_Exercise directions:_ For this exercise, reproduce each entry below exactly, excluding pictures.

_Supplied information:_
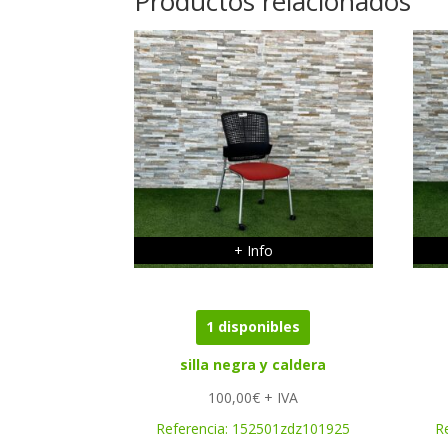
Productos relacionados
+ Info
1 disponibles
silla negra y caldera
100,00
€
+ IVA
Referencia:
152501zdz101925
R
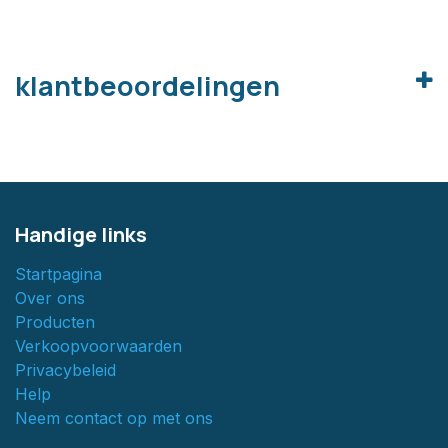
klantbeoordelingen
Handige links
Startpagina
Over ons
Producten
Verkoopvoorwaarden
Privacybeleid
Help
Neem contact op met ons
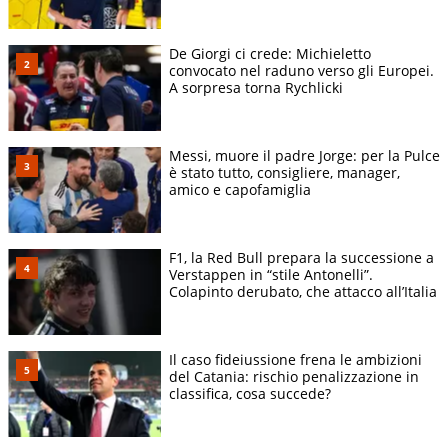
De Giorgi ci crede: Michieletto
convocato nel raduno verso gli Europei.
A sorpresa torna Rychlicki
Messi, muore il padre Jorge: per la Pulce
è stato tutto, consigliere, manager,
amico e capofamiglia
F1, la Red Bull prepara la successione a
Verstappen in “stile Antonelli”.
Colapinto derubato, che attacco all’Italia
Il caso fideiussione frena le ambizioni
del Catania: rischio penalizzazione in
classifica, cosa succede?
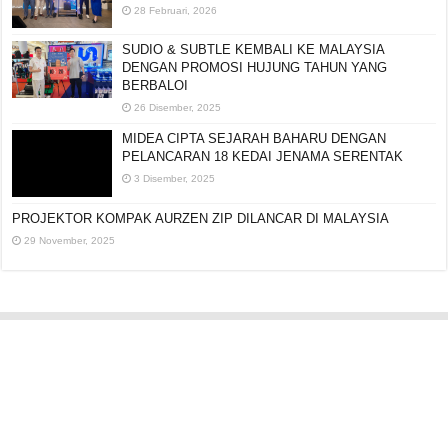
SEMPENA 20 TAHUN AMEZCUA
28 Februari, 2026
SUDIO & SUBTLE KEMBALI KE MALAYSIA
DENGAN PROMOSI HUJUNG TAHUN YANG
BERBALOI
26 Disember, 2025
MIDEA CIPTA SEJARAH BAHARU DENGAN
PELANCARAN 18 KEDAI JENAMA SERENTAK
3 Disember, 2025
PROJEKTOR KOMPAK AURZEN ZIP DILANCAR DI
MALAYSIA
29 November, 2025
Editorial:
cipotredz@gmail.com
atau
hi@selebritionline.com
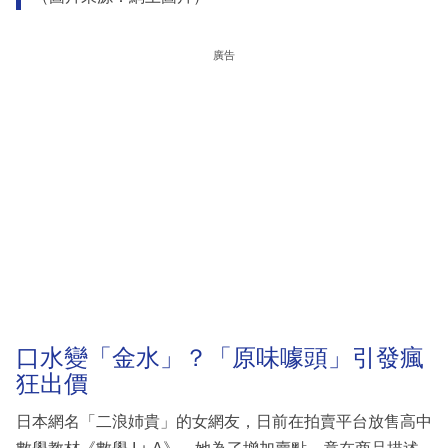
廣告
口水變「金水」？「原味噱頭」引發瘋
狂出價
日本網名「二浪姉貴」的女網友，日前在拍賣平台放售高中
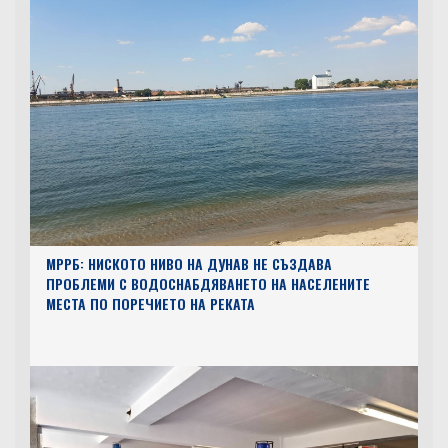
МРРБ: НИСКОТО НИВО НА ДУНАВ НЕ СЪЗДАВА
ПРОБЛЕМИ С ВОДОСНАБДЯВАНЕТО НА НАСЕЛЕНИТЕ
МЕСТА ПО ПОРЕЧИЕТО НА РЕКАТА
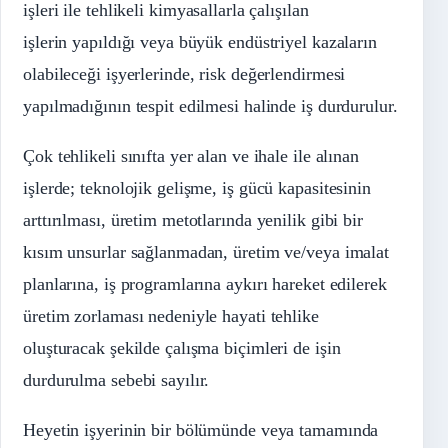
işleri ile tehlikeli kimyasallarla çalışılan
işlerin yapıldığı veya büyük endüstriyel kazaların
olabileceği işyerlerinde, risk değerlendirmesi
yapılmadığının tespit edilmesi halinde iş durdurulur.
Çok tehlikeli sınıfta yer alan ve ihale ile alınan
işlerde; teknolojik gelişme, iş gücü kapasitesinin
arttırılması, üretim metotlarında yenilik gibi bir
kısım unsurlar sağlanmadan, üretim ve/veya imalat
planlarına, iş programlarına aykırı hareket edilerek
üretim zorlaması nedeniyle hayati tehlike
oluşturacak şekilde çalışma biçimleri de işin
durdurulma sebebi sayılır.
Heyetin işyerinin bir bölümünde veya tamamında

_Answer space:_
Productos relacionados
+ Info
1 disponibles
silla negra y caldera
100,00
€
+ IVA
Referencia:
152501zdz101925
R
klantbeoordelingen
Handige links
Startpagina
Over ons
Producten
Verkoopvoorwaarden
Privacybeleid
Help
Neem contact op met ons
De Giorgi ci crede: Michieletto
convocato nel raduno verso gli Europei.
A sorpresa torna Rychlicki
Messi, muore il padre Jorge: per la Pulce
è stato tutto, consigliere, manager,
amico e capofamiglia
F1, la Red Bull prepara la successione a
Verstappen in “stile Antonelli”.
Colapinto derubato, che attacco all’Italia
Il caso fideiussione frena le ambizioni
del Catania: rischio penalizzazione in
classifica, cosa succede?
SEMPENA 20 TAHUN AMEZCUA
28 Februari, 2026
SUDIO & SUBTLE KEMBALI KE MALAYSIA
DENGAN PROMOSI HUJUNG TAHUN YANG
BERBALOI
26 Disember, 2025
MIDEA CIPTA SEJARAH BAHARU DENGAN
PELANCARAN 18 KEDAI JENAMA SERENTAK
3 Disember, 2025
PROJEKTOR KOMPAK AURZEN ZIP DILANCAR DI
MALAYSIA
29 November, 2025
Editorial:
cipotredz@gmail.com
atau
hi@selebritionline.com
廣告
口水變「金水」？「原味噱頭」引發瘋
狂出價
日本網名「二浪姉貴」的女網友，日前在拍賣平台放售高中
МРРБ: НИСКОТО НИВО НА ДУНАВ НЕ СЪЗДАВА
ПРОБЛЕМИ С ВОДОСНАБДЯВАНЕТО НА НАСЕЛЕНИТЕ
МЕСТА ПО ПОРЕЧИЕТО НА РЕКАТА
işleri ile tehlikeli kimyasallarla çalışılan
işlerin yapıldığı veya büyük endüstriyel kazaların
olabileceği işyerlerinde, risk değerlendirmesi
yapılmadığının tespit edilmesi halinde iş durdurulur.
Çok tehlikeli sınıfta yer alan ve ihale ile alınan
işlerde; teknolojik gelişme, iş gücü kapasitesinin
arttırılması, üretim metotlarında yenilik gibi bir
kısım unsurlar sağlanmadan, üretim ve/veya imalat
planlarına, iş programlarına aykırı hareket edilerek
üretim zorlaması nedeniyle hayati tehlike
oluşturacak şekilde çalışma biçimleri de işin
durdurulma sebebi sayılır.
Heyetin işyerinin bir bölümünde veya tamamında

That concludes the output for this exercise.